Problem requirements =>
Your task is to copy each line of the records that includes the string "subheader".

Dataset content =>
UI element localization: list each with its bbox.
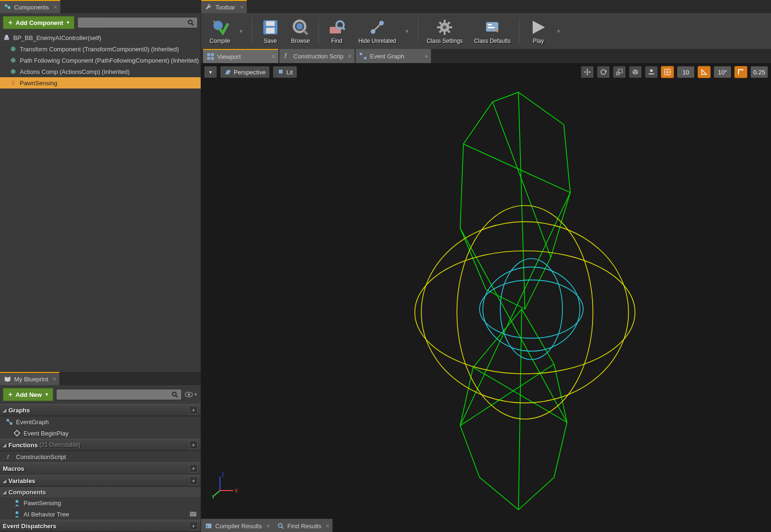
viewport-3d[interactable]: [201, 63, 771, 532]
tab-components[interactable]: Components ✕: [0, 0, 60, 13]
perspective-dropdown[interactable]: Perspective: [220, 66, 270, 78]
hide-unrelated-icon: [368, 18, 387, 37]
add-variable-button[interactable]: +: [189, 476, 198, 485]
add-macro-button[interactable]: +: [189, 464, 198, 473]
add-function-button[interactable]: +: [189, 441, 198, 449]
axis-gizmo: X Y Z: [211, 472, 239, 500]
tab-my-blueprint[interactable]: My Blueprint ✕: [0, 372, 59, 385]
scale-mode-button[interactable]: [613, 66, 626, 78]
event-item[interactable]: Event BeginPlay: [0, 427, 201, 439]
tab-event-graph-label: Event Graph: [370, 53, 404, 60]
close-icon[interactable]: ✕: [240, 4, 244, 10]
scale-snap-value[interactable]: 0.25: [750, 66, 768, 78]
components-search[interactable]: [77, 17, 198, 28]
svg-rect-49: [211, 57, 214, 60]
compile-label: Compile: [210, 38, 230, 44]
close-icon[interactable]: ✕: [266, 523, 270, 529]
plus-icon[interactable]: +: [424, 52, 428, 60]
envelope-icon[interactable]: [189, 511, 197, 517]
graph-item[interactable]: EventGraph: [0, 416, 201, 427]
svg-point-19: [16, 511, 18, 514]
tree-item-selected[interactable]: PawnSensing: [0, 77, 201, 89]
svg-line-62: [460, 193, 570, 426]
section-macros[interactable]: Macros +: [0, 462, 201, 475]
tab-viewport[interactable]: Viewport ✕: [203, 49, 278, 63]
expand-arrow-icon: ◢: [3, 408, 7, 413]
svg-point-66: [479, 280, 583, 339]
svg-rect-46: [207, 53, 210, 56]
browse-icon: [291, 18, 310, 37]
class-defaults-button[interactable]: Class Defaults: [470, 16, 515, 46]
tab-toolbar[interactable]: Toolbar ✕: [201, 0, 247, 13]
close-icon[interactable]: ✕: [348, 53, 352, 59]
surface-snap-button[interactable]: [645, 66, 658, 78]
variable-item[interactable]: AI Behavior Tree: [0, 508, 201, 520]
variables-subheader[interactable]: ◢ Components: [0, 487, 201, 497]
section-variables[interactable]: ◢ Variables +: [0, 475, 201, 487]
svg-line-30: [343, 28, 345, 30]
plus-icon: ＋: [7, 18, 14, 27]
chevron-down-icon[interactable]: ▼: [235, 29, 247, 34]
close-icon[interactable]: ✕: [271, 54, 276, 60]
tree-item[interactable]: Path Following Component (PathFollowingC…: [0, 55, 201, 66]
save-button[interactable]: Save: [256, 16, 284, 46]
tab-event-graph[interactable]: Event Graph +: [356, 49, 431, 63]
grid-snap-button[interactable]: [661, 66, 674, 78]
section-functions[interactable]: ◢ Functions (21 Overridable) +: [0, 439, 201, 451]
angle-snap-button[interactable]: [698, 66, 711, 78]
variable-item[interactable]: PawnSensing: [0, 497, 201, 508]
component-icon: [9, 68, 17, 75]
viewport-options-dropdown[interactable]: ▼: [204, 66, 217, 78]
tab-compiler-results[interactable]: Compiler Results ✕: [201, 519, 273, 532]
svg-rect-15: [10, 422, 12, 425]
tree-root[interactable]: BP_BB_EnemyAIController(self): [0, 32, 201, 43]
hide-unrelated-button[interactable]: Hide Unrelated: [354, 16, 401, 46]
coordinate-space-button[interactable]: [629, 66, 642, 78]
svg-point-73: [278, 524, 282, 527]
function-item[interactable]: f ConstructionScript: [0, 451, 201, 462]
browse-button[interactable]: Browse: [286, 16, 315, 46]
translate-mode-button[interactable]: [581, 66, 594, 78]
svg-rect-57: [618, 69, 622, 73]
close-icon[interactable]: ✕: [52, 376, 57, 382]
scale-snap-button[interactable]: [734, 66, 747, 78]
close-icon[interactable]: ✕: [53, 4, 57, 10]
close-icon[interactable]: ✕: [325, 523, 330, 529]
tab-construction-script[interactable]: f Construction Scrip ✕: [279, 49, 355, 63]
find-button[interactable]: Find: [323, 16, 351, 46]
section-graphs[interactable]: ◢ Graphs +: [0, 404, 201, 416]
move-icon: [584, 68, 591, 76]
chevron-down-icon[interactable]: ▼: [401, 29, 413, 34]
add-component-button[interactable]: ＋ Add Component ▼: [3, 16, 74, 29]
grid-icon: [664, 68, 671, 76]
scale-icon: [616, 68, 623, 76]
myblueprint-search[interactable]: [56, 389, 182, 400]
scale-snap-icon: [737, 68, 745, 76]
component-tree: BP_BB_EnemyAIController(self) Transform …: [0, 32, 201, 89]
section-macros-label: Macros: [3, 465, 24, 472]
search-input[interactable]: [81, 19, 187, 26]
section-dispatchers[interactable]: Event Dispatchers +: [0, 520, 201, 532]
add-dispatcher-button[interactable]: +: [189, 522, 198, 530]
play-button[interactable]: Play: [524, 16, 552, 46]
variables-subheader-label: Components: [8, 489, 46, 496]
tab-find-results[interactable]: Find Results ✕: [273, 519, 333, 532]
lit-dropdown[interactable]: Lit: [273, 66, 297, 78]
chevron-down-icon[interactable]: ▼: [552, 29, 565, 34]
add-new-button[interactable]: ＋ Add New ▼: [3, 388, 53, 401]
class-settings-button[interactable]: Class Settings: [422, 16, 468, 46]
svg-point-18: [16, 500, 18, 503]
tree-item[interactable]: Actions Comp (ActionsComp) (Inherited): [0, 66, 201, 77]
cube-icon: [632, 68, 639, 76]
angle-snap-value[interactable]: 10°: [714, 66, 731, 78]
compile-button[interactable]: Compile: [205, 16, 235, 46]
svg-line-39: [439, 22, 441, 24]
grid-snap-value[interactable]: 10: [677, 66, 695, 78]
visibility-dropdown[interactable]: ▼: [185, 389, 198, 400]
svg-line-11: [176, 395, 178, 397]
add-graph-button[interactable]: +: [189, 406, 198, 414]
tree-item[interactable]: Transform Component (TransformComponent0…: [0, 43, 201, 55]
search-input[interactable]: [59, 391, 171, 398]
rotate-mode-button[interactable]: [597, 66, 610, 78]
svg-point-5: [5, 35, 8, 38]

Solution to the problem =>
variables-subheader[interactable]: ◢ Components: [0, 487, 201, 497]
variables-subheader-label: Components: [8, 489, 46, 496]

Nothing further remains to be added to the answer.